• _EXERCISE DESCRIPTION_: Return each line of the data below verbatim; pictures are to be left out.

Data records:
== Segment start ==

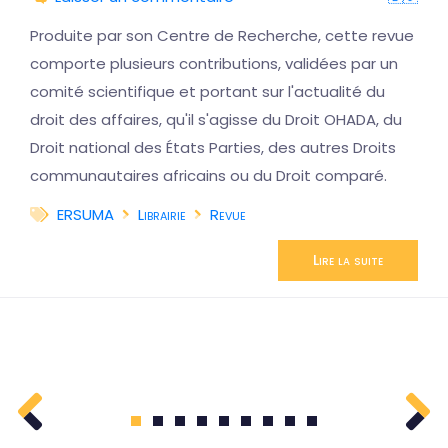
Produite par son Centre de Recherche, cette revue
comporte plusieurs contributions, validées par un
comité scientifique et portant sur l'actualité du
droit des affaires, qu'il s'agisse du Droit OHADA, du
Droit national des États Parties, des autres Droits
communautaires africains ou du Droit comparé.
ERSUMA
Librairie
Revue
Lire la suite
1
2
3
4
5
6
7
8
9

== Segment end ==

• _WRITTEN REPLY_:
Produite par son Centre de Recherche, cette revue
comporte plusieurs contributions, validées par un
comité scientifique et portant sur l'actualité du
droit des affaires, qu'il s'agisse du Droit OHADA, du
Droit national des États Parties, des autres Droits
communautaires africains ou du Droit comparé.
ERSUMA
Librairie
Revue
Lire la suite
1
2
3
4
5
6
7
8
9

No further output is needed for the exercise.